Bernoulli experiment: Probably means to carry out N teasing girl, nothing more than to tease the girl and not to tease the girl (success and unsuccess are both 50%, no other factors). It counts as one round if you get a girl (for example, if you have 100 times without success and 101 times, then these 101 times are only one round). So N rounds were performed, and the longest one was told to my buddies, and let your buddies guess how many rounds were performed in total? (That is, guess what N is). A big guy also encountered this problem and got a formula through a lot of experiments, which can be calculated. For details, please click (https://zhuanlan.zhihu.com/p/58519480)
The meaning of the figure below is that given a series of random integers, we record the maximum length k of the low consecutive zero bits, and
the number of random numbers can be estimated through this k value. (This random number is analogous to our user ID, and the maximum length K is the number of repetitions of this random number on the bucket calculated by hash (personal understanding)) It
can be compared with the Bernoulli experiment above.

4. All in all, we can get statistical results that are not very different through probability calculation formulas without storing values.
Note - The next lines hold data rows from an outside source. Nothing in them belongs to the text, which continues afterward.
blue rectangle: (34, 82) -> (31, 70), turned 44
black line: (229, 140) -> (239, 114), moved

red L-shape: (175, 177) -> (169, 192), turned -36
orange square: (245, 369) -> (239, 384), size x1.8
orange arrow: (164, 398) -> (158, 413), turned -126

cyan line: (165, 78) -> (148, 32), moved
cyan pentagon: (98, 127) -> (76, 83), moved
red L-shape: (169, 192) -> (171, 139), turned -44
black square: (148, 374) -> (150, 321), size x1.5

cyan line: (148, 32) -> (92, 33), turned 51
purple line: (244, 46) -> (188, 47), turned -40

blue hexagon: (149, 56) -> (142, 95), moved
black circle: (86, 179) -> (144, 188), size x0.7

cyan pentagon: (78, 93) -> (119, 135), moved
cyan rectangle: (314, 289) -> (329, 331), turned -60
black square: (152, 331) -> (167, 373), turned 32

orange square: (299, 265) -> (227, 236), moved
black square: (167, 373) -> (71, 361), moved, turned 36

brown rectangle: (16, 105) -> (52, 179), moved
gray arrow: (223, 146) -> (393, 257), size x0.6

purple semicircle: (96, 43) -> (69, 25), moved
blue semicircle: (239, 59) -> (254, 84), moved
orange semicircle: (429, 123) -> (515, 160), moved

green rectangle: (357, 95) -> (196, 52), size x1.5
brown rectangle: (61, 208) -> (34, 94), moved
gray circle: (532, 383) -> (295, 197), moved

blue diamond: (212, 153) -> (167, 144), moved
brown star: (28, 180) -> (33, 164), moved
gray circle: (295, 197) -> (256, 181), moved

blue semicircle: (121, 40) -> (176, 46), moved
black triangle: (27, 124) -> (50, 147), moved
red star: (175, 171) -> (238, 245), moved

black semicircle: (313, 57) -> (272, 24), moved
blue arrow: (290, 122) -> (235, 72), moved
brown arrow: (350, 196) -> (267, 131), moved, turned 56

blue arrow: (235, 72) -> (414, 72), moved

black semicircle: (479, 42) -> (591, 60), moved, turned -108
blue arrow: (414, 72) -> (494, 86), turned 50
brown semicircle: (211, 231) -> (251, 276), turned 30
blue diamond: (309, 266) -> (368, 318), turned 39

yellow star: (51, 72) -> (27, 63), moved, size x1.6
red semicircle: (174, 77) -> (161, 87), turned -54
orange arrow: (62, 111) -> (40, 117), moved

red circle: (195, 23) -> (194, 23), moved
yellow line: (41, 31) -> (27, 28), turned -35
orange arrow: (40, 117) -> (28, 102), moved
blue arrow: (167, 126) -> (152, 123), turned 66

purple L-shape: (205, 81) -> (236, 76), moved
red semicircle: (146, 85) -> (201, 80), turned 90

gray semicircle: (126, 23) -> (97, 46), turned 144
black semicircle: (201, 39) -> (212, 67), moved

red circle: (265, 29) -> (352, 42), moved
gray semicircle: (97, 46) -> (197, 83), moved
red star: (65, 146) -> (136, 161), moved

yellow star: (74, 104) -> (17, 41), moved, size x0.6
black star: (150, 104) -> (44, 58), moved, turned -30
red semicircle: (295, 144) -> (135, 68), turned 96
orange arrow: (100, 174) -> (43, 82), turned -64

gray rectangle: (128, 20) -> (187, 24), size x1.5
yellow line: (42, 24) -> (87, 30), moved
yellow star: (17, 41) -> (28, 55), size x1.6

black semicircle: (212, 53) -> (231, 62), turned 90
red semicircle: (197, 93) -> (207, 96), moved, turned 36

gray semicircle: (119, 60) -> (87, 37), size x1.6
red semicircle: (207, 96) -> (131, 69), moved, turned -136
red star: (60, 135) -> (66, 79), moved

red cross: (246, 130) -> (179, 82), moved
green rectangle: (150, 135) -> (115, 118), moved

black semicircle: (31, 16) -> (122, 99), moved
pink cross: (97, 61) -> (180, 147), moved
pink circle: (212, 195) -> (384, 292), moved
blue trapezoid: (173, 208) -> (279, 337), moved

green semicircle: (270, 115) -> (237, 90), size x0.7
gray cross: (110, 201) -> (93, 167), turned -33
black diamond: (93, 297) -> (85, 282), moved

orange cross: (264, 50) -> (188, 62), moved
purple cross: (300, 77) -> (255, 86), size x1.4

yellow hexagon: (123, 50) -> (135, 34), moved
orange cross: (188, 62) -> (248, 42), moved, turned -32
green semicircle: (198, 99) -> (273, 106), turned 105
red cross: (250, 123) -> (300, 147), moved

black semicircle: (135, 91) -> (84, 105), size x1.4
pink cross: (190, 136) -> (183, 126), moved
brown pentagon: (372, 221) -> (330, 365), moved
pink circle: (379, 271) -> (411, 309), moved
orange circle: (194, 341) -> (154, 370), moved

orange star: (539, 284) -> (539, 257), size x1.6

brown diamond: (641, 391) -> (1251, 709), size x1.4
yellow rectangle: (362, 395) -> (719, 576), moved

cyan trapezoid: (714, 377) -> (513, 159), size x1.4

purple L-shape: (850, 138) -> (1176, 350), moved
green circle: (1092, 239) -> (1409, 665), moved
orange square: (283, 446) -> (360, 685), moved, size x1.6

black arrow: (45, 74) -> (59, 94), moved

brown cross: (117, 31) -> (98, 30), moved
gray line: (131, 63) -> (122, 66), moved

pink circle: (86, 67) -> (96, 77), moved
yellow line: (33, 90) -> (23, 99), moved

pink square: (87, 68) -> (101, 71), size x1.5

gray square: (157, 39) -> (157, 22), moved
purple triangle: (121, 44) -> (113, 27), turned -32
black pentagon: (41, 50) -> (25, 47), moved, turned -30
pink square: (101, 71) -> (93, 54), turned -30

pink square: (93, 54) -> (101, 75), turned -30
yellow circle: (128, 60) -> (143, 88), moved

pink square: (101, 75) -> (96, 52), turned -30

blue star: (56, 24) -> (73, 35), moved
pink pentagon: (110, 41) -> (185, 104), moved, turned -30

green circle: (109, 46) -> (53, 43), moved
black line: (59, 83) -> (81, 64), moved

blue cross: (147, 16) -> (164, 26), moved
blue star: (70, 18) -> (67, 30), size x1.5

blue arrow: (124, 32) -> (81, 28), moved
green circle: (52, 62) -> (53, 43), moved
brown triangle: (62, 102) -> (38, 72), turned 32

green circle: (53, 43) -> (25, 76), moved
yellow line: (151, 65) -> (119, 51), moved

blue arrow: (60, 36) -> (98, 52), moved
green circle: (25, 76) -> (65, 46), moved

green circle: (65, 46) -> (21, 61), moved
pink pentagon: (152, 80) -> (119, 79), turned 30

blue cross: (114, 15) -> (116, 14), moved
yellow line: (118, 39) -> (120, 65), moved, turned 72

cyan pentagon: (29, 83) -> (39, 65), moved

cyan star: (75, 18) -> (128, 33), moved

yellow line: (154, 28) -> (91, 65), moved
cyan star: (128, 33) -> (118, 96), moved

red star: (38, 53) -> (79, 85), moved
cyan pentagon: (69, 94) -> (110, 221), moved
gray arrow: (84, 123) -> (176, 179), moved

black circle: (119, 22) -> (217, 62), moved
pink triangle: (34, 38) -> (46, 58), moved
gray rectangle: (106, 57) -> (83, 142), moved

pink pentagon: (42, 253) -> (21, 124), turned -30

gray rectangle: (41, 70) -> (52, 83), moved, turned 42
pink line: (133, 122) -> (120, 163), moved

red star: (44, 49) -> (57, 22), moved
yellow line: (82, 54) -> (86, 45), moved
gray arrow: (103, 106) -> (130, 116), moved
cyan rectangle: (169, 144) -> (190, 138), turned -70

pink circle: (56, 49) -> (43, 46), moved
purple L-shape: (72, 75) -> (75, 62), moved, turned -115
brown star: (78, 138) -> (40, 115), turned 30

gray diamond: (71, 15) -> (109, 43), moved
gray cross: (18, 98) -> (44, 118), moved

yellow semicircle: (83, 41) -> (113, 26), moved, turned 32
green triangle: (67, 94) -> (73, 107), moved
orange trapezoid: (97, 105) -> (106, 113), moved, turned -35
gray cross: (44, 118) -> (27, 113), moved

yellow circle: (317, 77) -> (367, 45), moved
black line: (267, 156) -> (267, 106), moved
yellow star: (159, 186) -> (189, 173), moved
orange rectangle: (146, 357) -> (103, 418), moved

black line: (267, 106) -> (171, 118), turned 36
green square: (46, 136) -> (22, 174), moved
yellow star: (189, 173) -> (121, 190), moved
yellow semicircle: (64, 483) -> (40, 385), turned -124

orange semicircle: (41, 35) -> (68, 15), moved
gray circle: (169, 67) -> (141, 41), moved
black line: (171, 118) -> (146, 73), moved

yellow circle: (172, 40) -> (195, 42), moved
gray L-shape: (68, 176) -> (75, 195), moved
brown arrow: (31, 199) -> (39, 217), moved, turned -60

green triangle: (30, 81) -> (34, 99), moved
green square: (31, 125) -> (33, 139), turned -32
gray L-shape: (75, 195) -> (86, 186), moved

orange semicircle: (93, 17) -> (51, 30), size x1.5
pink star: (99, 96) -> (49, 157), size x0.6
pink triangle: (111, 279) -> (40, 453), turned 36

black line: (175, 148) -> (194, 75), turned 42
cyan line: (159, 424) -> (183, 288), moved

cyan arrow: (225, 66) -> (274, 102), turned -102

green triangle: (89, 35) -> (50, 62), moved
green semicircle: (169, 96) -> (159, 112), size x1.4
Simple code implementation

A simple calculation formula implemented (to help understand):

import java.util.concurrent.ThreadLocalRandom;

public class PfTest {
    static class BitKeeper {
        private int maxbits;

        public void random(long value) {
            int bits = lowZeros(value);
            if (bits > this.maxbits) {
                this.maxbits = bits;
            }
        }

        private int lowZeros(long value) {
            int i = 1;
            for (; i < 32; i++) {
                if (value >> i << i != value) {
                    break;
                }
            }
            return i - 1;
        }
    }

    static class Experiment {
        private int n;
        private int k;
        private BitKeeper[] keepers;

        public Experiment(int n) {
            this(n, 1024);
        }

        public Experiment(int n, int k) {
            this.n = n;
            this.k = k;
            this.keepers = new BitKeeper[k];
            for (int i = 0; i < k; i++) {
                this.keepers[i] = new BitKeeper();
            }
        }

        public void work() {
            for (int i = 0; i < this.n; i++) {
                long m = ThreadLocalRandom.current().nextLong(1L << 32);
                BitKeeper keeper = keepers[(int) (((m & 0xfff0000) >> 16) % keepers.length)];
                keeper.random(m);
            }
        }

        public double estimate() {
            double sumbitsInverse = 0.0;
            for (BitKeeper keeper : keepers) {
                sumbitsInverse += 1.0 / (float) keeper.maxbits;
            }
            double avgBits = (float) keepers.length / sumbitsInverse;
            return Math.pow(2, avgBits) * this.k;
        }
    }

    public static void main(String[] args) {
        for (int i = 100000; i < 1000000; i += 100000) {
            Experiment exp = new Experiment(i);
            exp.work();
            double est = exp.estimate();
            System.out.printf("%d %.2f %.2f\n", i, est, Math.abs(est - i) / i);
        }
    }
}

to sum up

HyperLogLog can achieve high-performance UV statistics, but there will be a percentage error
Three commands of HyperLogLog pfadd pfcount pfmerge
The general principle of HyperLogLog obtains the result through probability statistics (Bernoulli experiment) without recording specific values
Use Java to simply implement probability statistics and calculate the amount of random numbers.